For the string "instances", state the number of lines in the data that contain it, and nothing else.

(Stored items)
————
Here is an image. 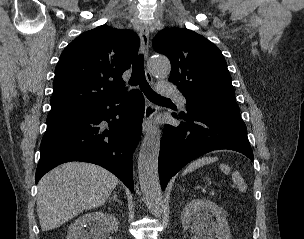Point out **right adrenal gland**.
Wrapping results in <instances>:
<instances>
[{"label":"right adrenal gland","mask_w":304,"mask_h":239,"mask_svg":"<svg viewBox=\"0 0 304 239\" xmlns=\"http://www.w3.org/2000/svg\"><path fill=\"white\" fill-rule=\"evenodd\" d=\"M110 200H115L117 201L118 203H121V201L118 199L116 193L114 192L113 195H112V198H110Z\"/></svg>","instance_id":"1"}]
</instances>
————
*Response below*. 3